Your task:
The answer must consist of every line below that holds the word "league".

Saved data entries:

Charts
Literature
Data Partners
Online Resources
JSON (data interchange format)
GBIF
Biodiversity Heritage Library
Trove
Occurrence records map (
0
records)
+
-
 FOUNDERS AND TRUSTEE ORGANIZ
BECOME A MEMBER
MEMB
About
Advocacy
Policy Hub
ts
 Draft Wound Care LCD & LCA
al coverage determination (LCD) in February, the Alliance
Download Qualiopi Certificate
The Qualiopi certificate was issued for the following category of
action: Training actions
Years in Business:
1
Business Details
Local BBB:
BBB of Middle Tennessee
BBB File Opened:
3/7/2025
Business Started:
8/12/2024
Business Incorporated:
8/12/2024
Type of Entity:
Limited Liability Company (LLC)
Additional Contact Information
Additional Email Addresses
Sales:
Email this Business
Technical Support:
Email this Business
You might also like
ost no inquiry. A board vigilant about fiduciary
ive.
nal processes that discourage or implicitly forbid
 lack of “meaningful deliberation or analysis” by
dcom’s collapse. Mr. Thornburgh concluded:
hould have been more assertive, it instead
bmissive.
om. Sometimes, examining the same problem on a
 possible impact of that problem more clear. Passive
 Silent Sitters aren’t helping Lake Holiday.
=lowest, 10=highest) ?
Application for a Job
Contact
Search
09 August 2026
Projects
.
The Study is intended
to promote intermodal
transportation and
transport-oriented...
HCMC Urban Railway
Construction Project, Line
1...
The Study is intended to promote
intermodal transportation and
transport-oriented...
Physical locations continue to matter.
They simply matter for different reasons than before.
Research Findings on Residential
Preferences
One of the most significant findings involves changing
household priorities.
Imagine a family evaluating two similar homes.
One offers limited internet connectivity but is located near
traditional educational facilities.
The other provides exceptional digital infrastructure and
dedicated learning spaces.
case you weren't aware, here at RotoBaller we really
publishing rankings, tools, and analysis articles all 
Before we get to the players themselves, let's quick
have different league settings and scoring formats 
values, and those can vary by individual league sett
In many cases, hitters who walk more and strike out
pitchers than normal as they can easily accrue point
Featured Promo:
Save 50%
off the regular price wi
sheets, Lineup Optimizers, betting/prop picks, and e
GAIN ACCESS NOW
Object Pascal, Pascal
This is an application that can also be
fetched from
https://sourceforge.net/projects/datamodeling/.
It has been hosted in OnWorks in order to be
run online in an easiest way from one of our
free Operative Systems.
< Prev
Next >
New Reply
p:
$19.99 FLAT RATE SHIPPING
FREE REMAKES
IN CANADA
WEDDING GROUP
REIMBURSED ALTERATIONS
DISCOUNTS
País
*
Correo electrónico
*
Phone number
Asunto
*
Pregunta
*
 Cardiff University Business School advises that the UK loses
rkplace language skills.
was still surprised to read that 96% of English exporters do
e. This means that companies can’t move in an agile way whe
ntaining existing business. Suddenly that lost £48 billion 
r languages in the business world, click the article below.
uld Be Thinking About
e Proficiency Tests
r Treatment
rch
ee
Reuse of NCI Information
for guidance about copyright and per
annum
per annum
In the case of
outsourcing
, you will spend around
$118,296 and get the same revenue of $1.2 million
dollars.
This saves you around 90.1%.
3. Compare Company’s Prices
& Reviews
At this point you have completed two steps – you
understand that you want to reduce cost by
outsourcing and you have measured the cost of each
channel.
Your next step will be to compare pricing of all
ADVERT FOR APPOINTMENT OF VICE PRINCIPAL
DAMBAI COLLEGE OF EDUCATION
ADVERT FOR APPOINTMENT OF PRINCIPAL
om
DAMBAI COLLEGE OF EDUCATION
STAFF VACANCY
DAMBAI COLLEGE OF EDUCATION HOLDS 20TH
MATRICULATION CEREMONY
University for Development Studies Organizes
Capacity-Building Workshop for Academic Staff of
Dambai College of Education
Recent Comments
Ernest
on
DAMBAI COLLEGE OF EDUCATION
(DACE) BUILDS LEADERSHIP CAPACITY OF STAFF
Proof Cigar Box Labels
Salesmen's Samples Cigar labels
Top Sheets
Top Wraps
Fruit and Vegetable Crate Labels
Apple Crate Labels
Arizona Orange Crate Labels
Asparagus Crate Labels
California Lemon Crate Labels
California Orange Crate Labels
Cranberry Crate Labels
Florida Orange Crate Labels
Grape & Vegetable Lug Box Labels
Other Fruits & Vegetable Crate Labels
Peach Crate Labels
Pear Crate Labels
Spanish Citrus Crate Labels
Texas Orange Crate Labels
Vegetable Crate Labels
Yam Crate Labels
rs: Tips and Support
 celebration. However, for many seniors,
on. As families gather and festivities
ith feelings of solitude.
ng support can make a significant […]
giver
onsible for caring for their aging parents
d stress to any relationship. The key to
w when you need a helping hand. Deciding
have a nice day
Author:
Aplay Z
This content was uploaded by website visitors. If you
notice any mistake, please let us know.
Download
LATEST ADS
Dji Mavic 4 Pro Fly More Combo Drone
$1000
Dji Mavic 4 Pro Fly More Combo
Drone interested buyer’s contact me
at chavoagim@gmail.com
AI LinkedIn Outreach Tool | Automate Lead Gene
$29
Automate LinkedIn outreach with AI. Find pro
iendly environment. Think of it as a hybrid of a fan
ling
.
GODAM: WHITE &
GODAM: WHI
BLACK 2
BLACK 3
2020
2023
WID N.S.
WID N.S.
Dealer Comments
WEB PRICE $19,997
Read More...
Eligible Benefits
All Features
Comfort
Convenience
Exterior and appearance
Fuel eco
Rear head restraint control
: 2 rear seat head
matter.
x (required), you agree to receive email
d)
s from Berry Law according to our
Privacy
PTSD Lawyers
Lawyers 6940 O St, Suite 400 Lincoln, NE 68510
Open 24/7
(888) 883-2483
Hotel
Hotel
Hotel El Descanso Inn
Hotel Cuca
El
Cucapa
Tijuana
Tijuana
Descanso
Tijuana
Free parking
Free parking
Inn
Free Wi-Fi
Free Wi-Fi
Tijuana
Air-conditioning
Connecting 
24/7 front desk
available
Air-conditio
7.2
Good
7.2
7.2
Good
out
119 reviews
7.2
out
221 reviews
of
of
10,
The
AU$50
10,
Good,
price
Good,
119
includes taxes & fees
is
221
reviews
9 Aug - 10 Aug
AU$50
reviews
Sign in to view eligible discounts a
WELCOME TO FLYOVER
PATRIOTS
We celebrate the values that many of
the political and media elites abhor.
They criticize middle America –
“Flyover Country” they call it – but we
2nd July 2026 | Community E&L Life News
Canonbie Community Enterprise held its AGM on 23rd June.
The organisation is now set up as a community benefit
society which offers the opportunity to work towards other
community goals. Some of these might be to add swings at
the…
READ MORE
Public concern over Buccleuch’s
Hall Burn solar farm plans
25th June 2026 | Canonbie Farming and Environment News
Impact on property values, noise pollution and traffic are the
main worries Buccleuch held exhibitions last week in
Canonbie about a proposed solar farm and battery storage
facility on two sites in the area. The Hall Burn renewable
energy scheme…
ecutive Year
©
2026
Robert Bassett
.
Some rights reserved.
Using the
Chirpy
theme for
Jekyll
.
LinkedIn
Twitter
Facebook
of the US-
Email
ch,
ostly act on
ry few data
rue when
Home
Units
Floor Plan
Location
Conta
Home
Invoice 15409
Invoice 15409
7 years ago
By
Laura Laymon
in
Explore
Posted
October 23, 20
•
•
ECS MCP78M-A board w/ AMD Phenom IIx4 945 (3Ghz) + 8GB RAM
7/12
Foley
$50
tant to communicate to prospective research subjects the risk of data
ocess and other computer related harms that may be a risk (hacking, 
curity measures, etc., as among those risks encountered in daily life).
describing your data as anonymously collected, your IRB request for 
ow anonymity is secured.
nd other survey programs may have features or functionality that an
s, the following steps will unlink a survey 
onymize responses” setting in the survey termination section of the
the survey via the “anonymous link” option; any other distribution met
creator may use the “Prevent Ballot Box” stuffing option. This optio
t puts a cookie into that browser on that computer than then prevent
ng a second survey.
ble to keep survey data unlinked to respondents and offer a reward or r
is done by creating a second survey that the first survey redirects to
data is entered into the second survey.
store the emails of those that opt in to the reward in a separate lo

Answer box:
have different league settings and scoring formats 
values, and those can vary by individual league sett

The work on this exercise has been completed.